Unanimous jury requirement headlines new laws for Louisiana

By David Jacobs | Watchdog.org Jan 2, 2019

Louisiana now requires unanimous juries for all felony convictions. The constitutional amendment approved by voters in November is the most prominent new state law that took effect on Tuesday.

Louisiana had been one of only two states along with Oregon that allowed for felony convictions by non-unanimous juries. A broad bipartisan coalition came together to bring Louisiana in line with the other 48 states and the federal court system.

Though the enabling legislation was authored by State Sen. J.P. Morrell, a New Orleans Democrat, and endorsed by Democratic Gov. John Bel Edwards, the measure also was supported by many Republican officials and conservative-leaning organizations.

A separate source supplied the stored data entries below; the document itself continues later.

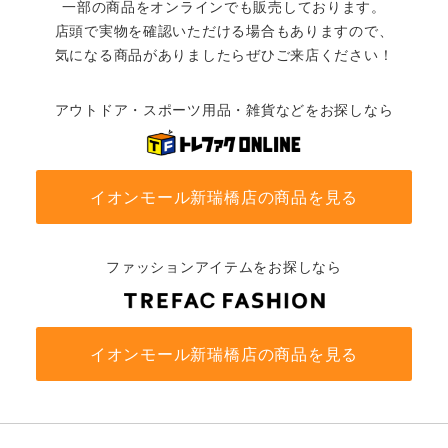
一部の商品をオンラインでも販売しております。
店頭で実物を確認いただける場合もありますので、
気になる商品がありましたらぜひご来店ください！
アウトドア・スポーツ用品・雑貨などをお探しなら
イオンモール新瑞橋店の商品を見る
ファッションアイテムをお探しなら
イオンモール新瑞橋店の商品を見る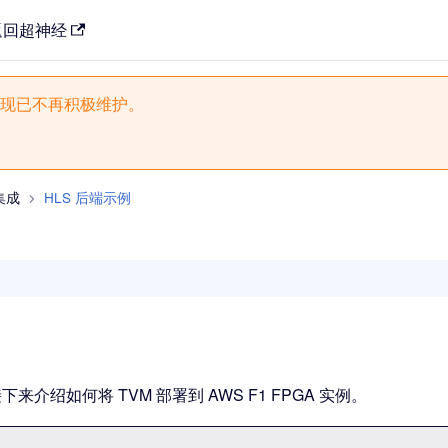
返回超神经
现已不再积极维护。
集成
HLS 后端示例
 板，接下来介绍如何将 TVM 部署到 AWS F1 FPGA 实例。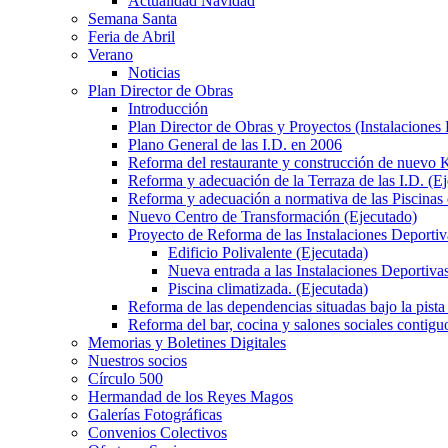
Actualidad Navidad
Semana Santa
Feria de Abril
Verano
Noticias
Plan Director de Obras
Introducción
Plan Director de Obras y Proyectos (Instalaciones
Plano General de las I.D. en 2006
Reforma del restaurante y construcción de nuevo K
Reforma y adecuación de la Terraza de las I.D. (E
Reforma y adecuación a normativa de las Piscinas 
Nuevo Centro de Transformación (Ejecutado)
Proyecto de Reforma de las Instalaciones Deportiv
Edificio Polivalente (Ejecutada)
Nueva entrada a las Instalaciones Deportivas
Piscina climatizada. (Ejecutada)
Reforma de las dependencias situadas bajo la pista 
Reforma del bar, cocina y salones sociales contiguo
Memorias y Boletines Digitales
Nuestros socios
Círculo 500
Hermandad de los Reyes Magos
Galerías Fotográficas
Convenios Colectivos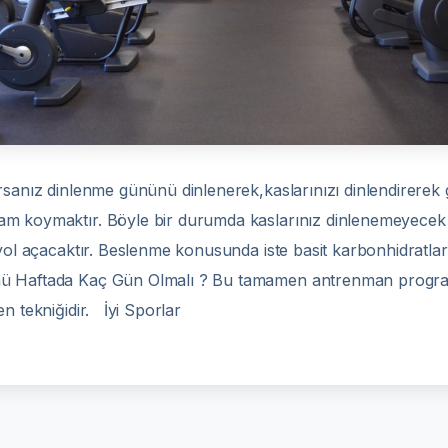
rsanız dinlenme gününü dinlenerek,kaslarınızı dinlendirerek g
m koymaktır. Böyle bir durumda kaslarınız dinlenemeyecek v
 yol açacaktır. Beslenme konusunda iste basit karbonhidratl
ü Haftada Kaç Gün Olmalı ? Bu tamamen antrenman programın
n tekniğidir. İyi Sporlar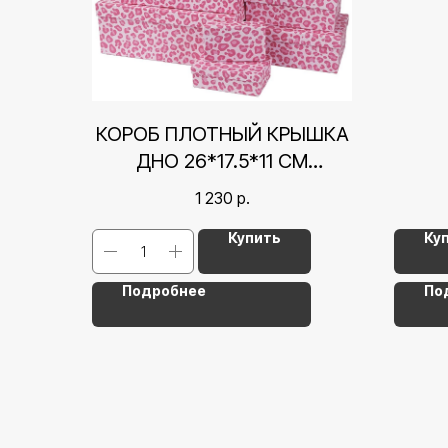
КОРОБ ПЛОТНЫЙ КРЫШКА
ДНО 26*17.5*11 СМ
РОЗОВАЯ ПАНТЕРА
1 230
р.
Купить
Ку
Подробнее
По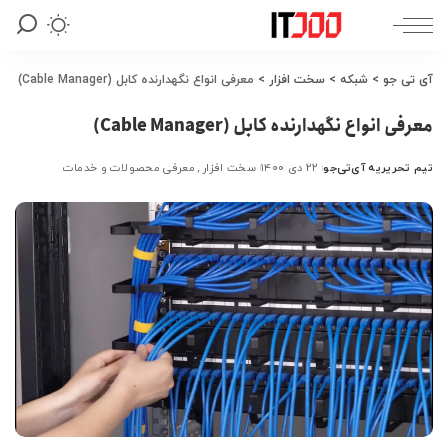
آی تی جو
>
شبکه
>
سخت افزار
>
معرفی انواع نگهدارنده کابل (Cable Manager)
معرفی انواع نگهدارنده کابل (Cable Manager)
تیم تحریریه آی‌تی‌جو
۲۲ دی ۱۴۰۰
سخت افزار
معرفی محصولات و خدمات
ارسال
شده
توسط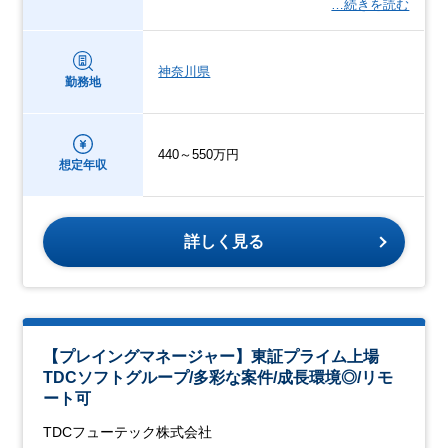
…続きを読む
神奈川県
勤務地
440～550万円
想定年収
詳しく見る
【プレイングマネージャー】東証プライム上場
TDCソフトグループ/多彩な案件/成長環境◎/リモ
ート可
TDCフューテック株式会社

"I along with our governing body believe that in criminal cases, the verdict of the jury should be unanimous,” Andrew Bautsch, executive director of the Republican Party of Louisiana, said shortly after the GOP's Central Committee voted to support the measure.

The change applies to all felony trials in which the potential punishment is confinement at hard labor. Capital murder trials and six-member juries that handle lesser felony offenses already require unanimous verdicts. The change only applies to alleged offenses committed this year and beyond and does not overturn settled verdicts.

Other changes that went into effect this year include:

Public university student identification cards have to meet voter ID requirements.
Louisiana nursing home residents and their families have the right to have video monitoring systems installed in their rooms. A resident or family member must notify the nursing home and pay for the system. The law is meant to give families a way to check in on their loved ones and deter neglect and abuse.
Government agencies are required to have formal anti-sexual-harassment policies. Over the past two years, Johnny Anderson, a former aide to Gov. Edwards, and former Secretary of State Tom Schedler have stepped down amid harassment accusations.
Health insurers are required to cover follow-up screenings for certain breast cancer survivors.
Boat registration is now $9 more expensive.